PROBLEM STATEMENT
Output, word for word, every line from the line with "ンク 接触冷感 防蚊 アイドッグ" through the final line of the data below.

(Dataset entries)
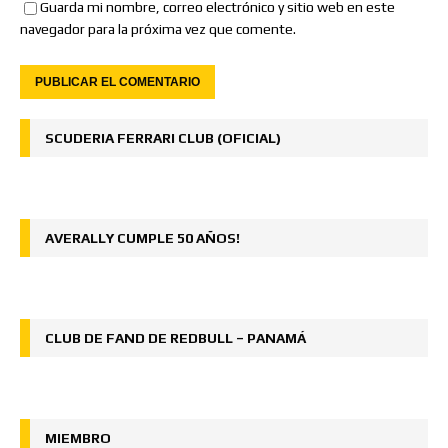
Guarda mi nombre, correo electrónico y sitio web en este
navegador para la próxima vez que comente.
SCUDERIA FERRARI CLUB (OFICIAL)
AVERALLY CUMPLE 50 AÑOS!
CLUB DE FAND DE REDBULL – PANAMÁ
MIEMBRO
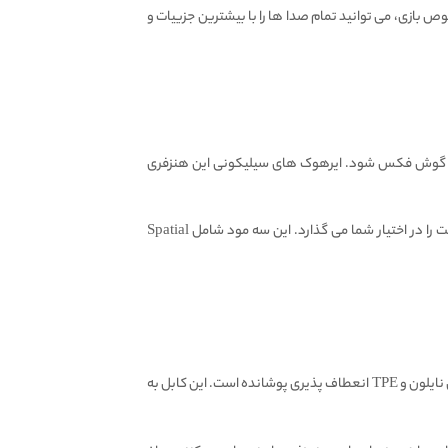
 بازی، می توانید تمام صدا ها را با بیشترین جزییات و
ل گوش فکس شود. ایرهوک های سیلیکونی این هنزفری
این هندزفری گیمینگ حرفه ای برند پیوا دارای سه مود مختلف EQ Tuning می باشد. این هندزفری به دلیل داشتن کارت صدا داخلی، سه حالت را در اختیار شما می گذارد. این سه مود شامل Spatial
کابل با کیفیت این هندزفری از متریال درجه یک تولید شده است. داخل این کابل رشته های مسی فاقد اکسیژن قرار دارد و روی این کابل را روکش نایلون و TPE انعطاف پذیری پوشانده است. این کابل به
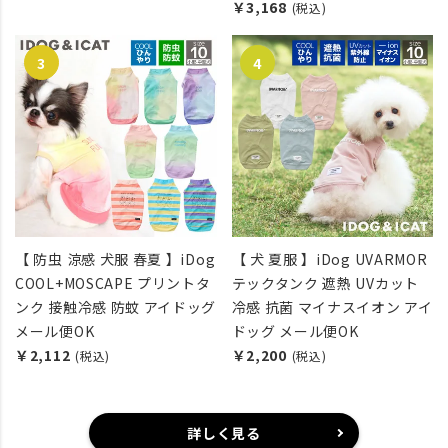
￥3,168
(税込)
【 防虫 涼感 犬服 春夏 】iDog
【 犬 夏服 】iDog UVARMOR
COOL+MOSCAPE プリントタ
テックタンク 遮熱 UVカット
ンク 接触冷感 防蚊 アイドッグ
冷感 抗菌 マイナスイオン アイ
メール便OK
ドッグ メール便OK
￥2,112
￥2,200
(税込)
(税込)
詳しく見る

EXERCISE SOLUTION
ンク 接触冷感 防蚊 アイドッグ
冷感 抗菌 マイナスイオン アイ
メール便OK
ドッグ メール便OK
￥2,112
￥2,200
(税込)
(税込)
詳しく見る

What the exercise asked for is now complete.